Work to be completed: Leaving the images out, output each entry below exactly.

Dataset entries
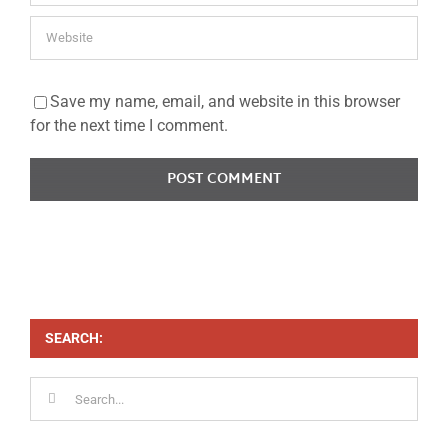
Save my name, email, and website in this browser
for the next time I comment.
SEARCH:
Search
for:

Solution:
Save my name, email, and website in this browser
for the next time I comment.
SEARCH:
Search
for:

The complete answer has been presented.